Potential of a uniformyl charged sphere

[ehabmozart]

Homework Statement

The question asks to find the potential due to a uniformly charged sphere at r<R where R is the radius.

Homework Equations

Va-Vb= ∫ E dr from a → b

The Attempt at a Solution

My attempt was like this

Va is to be a the point of interest r.. Vb to be R... We know Vb to be KQ/R... Now E inside the sphere is KQr/R^3 .. After integration with respect to r we get (R^2-r^2)*Kq/2R^3 ... Thus the net potential at Va is Vb + the integral which is KQ/R + (R^2-r^2)*Kq/2R^3 ... However, this isn't the answer given.. Where was my mistake??

 

[mfb]

How does it differ from the answer given?
Note that it is possible to simplify your expression.

 

[ehabmozart]

How does it differ from the answer given?
Note that it is possible to simplify your expression.

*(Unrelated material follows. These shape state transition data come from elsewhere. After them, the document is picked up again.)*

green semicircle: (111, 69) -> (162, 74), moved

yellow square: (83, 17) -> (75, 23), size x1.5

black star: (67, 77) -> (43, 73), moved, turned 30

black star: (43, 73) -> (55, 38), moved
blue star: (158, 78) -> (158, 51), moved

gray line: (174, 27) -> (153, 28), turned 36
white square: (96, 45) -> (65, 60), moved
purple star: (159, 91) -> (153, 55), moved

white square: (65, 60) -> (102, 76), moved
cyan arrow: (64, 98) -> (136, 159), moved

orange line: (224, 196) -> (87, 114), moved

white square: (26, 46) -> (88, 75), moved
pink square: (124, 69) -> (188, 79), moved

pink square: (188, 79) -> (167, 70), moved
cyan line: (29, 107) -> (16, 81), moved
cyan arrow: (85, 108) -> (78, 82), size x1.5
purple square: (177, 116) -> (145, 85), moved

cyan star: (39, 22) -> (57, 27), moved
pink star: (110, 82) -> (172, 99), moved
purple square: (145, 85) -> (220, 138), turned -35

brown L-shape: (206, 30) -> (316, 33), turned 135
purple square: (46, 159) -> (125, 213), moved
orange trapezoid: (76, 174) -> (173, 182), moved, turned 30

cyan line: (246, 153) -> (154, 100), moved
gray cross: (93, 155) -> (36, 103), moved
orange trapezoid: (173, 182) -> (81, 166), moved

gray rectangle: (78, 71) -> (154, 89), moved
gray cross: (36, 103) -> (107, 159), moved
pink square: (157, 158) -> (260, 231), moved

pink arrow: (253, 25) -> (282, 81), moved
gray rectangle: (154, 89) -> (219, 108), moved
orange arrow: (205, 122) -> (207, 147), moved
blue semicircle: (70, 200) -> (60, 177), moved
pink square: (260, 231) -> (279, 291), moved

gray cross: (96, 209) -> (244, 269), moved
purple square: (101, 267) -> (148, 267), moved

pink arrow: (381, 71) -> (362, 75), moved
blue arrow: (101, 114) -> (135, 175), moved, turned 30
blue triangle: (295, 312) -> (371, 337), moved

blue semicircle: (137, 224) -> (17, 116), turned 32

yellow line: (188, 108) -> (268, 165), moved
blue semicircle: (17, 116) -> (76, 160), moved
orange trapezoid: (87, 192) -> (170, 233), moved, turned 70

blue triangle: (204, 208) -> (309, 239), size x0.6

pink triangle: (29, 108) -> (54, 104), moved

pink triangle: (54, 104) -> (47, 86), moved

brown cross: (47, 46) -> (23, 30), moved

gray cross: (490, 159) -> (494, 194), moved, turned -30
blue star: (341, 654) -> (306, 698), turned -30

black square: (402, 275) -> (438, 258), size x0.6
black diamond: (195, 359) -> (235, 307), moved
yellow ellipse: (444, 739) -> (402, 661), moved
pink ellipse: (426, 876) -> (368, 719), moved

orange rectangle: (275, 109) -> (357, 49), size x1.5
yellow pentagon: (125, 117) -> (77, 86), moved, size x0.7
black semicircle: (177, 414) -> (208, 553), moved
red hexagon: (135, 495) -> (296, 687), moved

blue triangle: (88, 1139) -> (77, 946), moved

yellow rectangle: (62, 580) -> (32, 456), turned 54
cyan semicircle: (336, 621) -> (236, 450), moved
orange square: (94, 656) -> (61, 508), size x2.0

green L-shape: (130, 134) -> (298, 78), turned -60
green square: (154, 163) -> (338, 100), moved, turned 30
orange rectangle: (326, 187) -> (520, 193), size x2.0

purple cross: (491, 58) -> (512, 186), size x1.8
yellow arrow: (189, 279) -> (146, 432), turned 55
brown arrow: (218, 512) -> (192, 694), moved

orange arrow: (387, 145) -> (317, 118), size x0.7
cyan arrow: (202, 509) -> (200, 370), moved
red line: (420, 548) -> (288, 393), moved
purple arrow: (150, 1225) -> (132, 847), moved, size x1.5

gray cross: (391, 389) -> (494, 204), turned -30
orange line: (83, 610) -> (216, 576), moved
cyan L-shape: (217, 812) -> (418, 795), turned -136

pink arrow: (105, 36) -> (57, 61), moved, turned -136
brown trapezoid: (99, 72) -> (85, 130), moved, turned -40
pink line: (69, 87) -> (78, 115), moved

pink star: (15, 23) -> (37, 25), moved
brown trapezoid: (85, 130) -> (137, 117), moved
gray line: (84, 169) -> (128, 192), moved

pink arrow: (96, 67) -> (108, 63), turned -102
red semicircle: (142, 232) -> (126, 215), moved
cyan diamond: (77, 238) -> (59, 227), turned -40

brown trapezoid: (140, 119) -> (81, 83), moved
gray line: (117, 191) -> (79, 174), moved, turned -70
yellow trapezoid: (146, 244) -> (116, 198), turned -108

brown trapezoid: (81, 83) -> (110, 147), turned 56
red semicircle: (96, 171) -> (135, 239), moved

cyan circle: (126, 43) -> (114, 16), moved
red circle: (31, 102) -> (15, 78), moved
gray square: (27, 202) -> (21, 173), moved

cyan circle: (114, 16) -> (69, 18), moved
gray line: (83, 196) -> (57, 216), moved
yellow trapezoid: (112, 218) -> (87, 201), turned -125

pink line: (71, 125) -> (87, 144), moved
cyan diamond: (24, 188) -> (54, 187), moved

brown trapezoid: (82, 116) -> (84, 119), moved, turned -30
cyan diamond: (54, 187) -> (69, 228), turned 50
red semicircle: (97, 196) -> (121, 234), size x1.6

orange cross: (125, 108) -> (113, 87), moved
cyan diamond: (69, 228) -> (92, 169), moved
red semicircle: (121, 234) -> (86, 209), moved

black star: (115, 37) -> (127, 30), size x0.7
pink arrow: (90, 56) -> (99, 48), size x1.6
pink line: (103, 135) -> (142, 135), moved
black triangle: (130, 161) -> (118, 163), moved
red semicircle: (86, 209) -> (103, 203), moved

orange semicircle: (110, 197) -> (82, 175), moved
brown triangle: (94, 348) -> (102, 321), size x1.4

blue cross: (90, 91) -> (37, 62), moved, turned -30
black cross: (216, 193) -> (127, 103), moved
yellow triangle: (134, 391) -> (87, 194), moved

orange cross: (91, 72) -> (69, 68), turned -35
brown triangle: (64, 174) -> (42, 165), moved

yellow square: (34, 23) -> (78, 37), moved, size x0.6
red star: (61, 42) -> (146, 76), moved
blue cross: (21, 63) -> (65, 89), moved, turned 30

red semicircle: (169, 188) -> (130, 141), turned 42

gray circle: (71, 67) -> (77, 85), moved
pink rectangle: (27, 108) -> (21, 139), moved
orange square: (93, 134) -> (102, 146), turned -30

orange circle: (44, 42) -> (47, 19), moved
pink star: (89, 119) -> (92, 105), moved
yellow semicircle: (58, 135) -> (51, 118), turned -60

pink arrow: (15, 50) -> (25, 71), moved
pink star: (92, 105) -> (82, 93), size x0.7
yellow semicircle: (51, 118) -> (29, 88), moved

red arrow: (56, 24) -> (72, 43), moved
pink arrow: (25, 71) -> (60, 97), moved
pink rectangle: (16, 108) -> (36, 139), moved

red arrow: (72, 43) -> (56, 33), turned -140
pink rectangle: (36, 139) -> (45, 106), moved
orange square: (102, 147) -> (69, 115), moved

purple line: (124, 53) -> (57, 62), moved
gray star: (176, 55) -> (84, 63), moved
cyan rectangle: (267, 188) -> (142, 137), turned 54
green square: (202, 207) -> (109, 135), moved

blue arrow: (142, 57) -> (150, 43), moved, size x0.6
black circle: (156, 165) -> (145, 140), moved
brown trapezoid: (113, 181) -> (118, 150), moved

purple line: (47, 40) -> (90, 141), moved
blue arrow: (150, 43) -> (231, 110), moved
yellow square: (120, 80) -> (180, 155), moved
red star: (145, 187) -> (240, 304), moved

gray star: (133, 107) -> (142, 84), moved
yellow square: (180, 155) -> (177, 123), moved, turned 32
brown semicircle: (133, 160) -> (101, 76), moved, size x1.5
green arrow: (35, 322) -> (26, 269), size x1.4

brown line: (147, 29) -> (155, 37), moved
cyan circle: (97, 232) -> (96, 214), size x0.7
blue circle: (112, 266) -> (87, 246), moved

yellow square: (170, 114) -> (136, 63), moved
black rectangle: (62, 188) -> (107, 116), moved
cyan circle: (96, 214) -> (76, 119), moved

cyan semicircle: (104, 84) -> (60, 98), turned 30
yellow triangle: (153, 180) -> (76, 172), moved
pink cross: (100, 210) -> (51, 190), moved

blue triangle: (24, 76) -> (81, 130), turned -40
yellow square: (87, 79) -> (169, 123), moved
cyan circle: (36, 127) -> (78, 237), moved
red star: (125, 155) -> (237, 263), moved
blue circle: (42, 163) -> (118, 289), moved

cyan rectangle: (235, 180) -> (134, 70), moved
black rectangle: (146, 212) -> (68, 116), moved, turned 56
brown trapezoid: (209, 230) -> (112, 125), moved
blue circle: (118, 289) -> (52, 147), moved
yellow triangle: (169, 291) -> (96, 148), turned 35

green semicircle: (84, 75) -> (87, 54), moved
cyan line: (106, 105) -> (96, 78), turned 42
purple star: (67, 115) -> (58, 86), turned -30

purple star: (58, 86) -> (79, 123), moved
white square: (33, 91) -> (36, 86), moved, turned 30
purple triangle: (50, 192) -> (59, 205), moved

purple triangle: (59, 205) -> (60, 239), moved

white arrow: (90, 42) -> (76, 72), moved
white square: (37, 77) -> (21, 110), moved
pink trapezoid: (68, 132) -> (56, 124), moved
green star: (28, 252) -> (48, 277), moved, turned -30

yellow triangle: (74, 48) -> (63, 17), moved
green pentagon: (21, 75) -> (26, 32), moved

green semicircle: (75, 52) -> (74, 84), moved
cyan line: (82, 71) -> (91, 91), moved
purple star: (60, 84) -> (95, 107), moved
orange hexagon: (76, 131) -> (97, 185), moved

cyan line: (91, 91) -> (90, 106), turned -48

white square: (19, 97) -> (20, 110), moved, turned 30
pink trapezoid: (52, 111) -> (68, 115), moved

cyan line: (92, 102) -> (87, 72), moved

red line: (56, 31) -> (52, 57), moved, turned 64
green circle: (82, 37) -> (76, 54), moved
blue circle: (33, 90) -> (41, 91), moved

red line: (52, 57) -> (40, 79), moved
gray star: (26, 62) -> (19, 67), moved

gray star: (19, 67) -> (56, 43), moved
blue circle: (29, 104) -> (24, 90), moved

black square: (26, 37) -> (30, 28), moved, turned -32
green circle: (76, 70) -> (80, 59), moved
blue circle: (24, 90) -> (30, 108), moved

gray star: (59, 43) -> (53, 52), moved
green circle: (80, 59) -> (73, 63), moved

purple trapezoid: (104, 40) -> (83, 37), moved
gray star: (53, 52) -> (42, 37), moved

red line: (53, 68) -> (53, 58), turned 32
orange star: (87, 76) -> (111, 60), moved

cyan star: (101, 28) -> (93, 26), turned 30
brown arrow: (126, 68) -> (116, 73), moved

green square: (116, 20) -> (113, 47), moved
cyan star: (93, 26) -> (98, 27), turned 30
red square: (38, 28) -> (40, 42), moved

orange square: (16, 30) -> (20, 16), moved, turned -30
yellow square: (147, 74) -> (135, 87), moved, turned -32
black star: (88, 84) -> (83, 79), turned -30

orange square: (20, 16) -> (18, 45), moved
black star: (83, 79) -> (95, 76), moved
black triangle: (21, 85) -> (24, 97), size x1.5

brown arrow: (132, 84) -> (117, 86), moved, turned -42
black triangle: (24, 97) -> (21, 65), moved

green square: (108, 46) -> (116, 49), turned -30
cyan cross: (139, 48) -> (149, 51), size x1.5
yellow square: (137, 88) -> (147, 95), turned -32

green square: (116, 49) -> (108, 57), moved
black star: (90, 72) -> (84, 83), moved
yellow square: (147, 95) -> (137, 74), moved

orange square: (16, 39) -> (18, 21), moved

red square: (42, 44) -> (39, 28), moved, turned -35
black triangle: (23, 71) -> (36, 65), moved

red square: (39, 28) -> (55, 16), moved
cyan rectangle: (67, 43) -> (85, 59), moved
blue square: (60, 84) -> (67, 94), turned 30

I am not able to simplify.. Can you help me?

 

[mfb]

Just use (a-b)/c = a/c - b/c for (R^2-r^2)*Kq/(2R^3).

 

[Nickie]

Your attempt at solving this problem is correct, however, there may be a few small errors in your calculations. First, the electric field inside a uniformly charged sphere is given by E = (KQr)/R^3, not KQr/R^3. This may have resulted in a slight error in your integration. Additionally, when integrating from a point r to R, the limits of integration should be r and R, not 0 and R. Finally, when calculating the potential at point Va, you should subtract the potential at point Vb, not add it. This will result in the final answer of Va = (R^2 - r^2)KQ/2R^3. Keep in mind that this is only valid for points inside the sphere, as the potential outside the sphere is simply V = KQ/r. Overall, your approach and understanding of the problem is correct, just be sure to double check your calculations and take into account the limits of integration and the direction of the potential difference.